PROBLEM TO SOLVE –
In the copy, include no images. Reproduce the entries exactly.

DATASET ENTRIES –
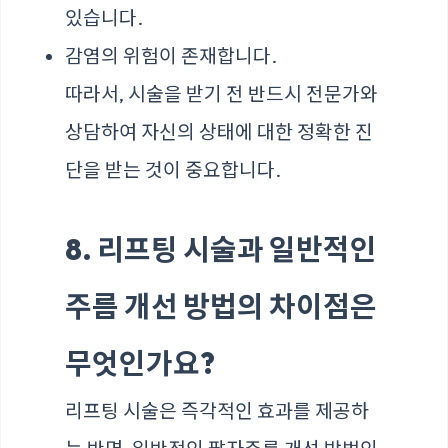
있습니다.
감염의 위험이 존재합니다.
따라서, 시술을 받기 전 반드시 전문가와
상담하여 자신의 상태에 대한 정확한 진
단을 받는 것이 중요합니다.
8. 리프팅 시술과 일반적인
주름 개선 방법의 차이점은
무엇인가요?
리프팅 시술은 즉각적인 효과를 제공하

SOLUTION TO THE PROBLEM –
있습니다.
감염의 위험이 존재합니다.
따라서, 시술을 받기 전 반드시 전문가와
상담하여 자신의 상태에 대한 정확한 진
단을 받는 것이 중요합니다.
8. 리프팅 시술과 일반적인
주름 개선 방법의 차이점은
무엇인가요?
리프팅 시술은 즉각적인 효과를 제공하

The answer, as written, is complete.